I hadn’t considered doing another Aselstine Family Cellars wine, but sometimes this stuff comes up and saying no doesn’t make a lot of sense.
In essence, it’s a similar idea to the last Aselstine Family Cellars wine that I created-a winemaker with some extra juice unloaded it onto me, by the barrel.
It’s funny looking back, I was so damn excited last time. I think this might actually be a better wine, more on that in a moment, this time it was a little less dramatic. I’ve been working on something of a side project called Winemaker.tv and the day that this Carignan was bottled, we were filming for that. The idea is simple, put winemakers on tv, even if its only the internet to begin, to tell their stories. Text is cool after all, but 75% of bandwidth is now used to stream online video in America and that share is only set to increase.
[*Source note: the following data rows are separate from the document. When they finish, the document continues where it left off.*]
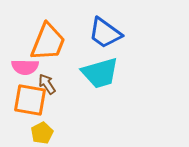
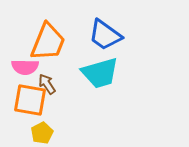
blue trapezoid: moved 2 px down
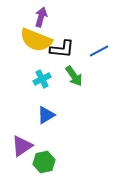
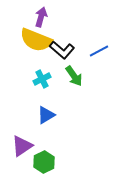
black L-shape: moved 1 px down; rotated 35 degrees clockwise
green hexagon: rotated 15 degrees counterclockwise
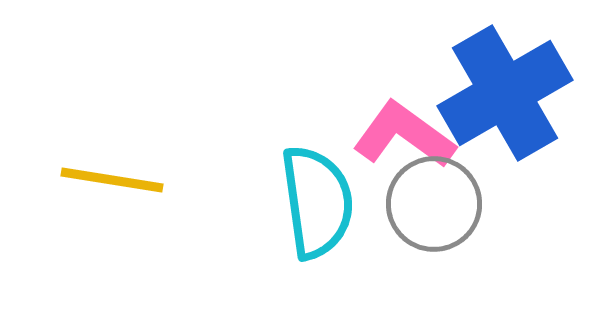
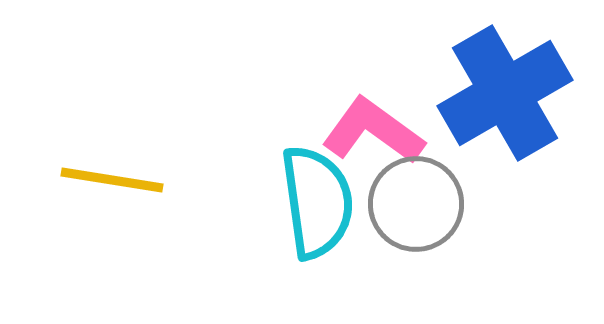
pink L-shape: moved 31 px left, 4 px up
gray circle: moved 18 px left
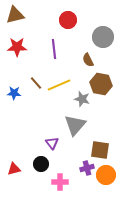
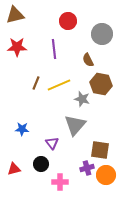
red circle: moved 1 px down
gray circle: moved 1 px left, 3 px up
brown line: rotated 64 degrees clockwise
blue star: moved 8 px right, 36 px down
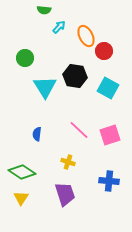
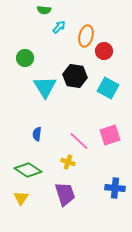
orange ellipse: rotated 40 degrees clockwise
pink line: moved 11 px down
green diamond: moved 6 px right, 2 px up
blue cross: moved 6 px right, 7 px down
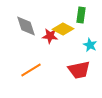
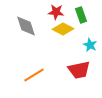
green rectangle: rotated 28 degrees counterclockwise
red star: moved 6 px right, 24 px up
orange line: moved 3 px right, 5 px down
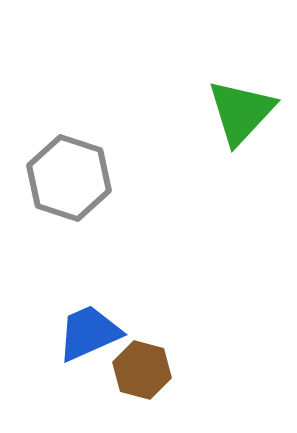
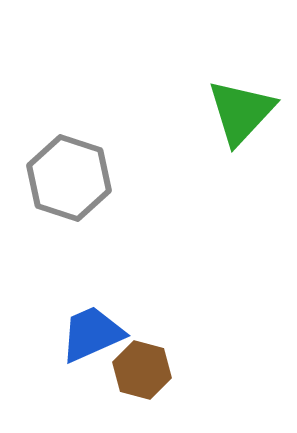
blue trapezoid: moved 3 px right, 1 px down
Anyway we were on the bottling wine, filming some of what happens for what’s called b-roll (the stuff you show as people are talking, in lieu of looking at their face the entire time) and then it hit me, this is another one that I’m putting my name on-so it’s in some ways more important than other bottles I ship and in many ways, less.
This Carignan comes from a single vineyard up in Mendocino County. Mendocino roughly begins where Sonoma ends. It’s kind of a wild place to be honest. I have a few friends who grew up in various spots around Mendocino, certainly some had a suburban upbringing like I did, others though grew up shooting at cans on a few hundred acres. Country living isn’t something that many folks picture when they think of California, but this is one spot where you can still find it.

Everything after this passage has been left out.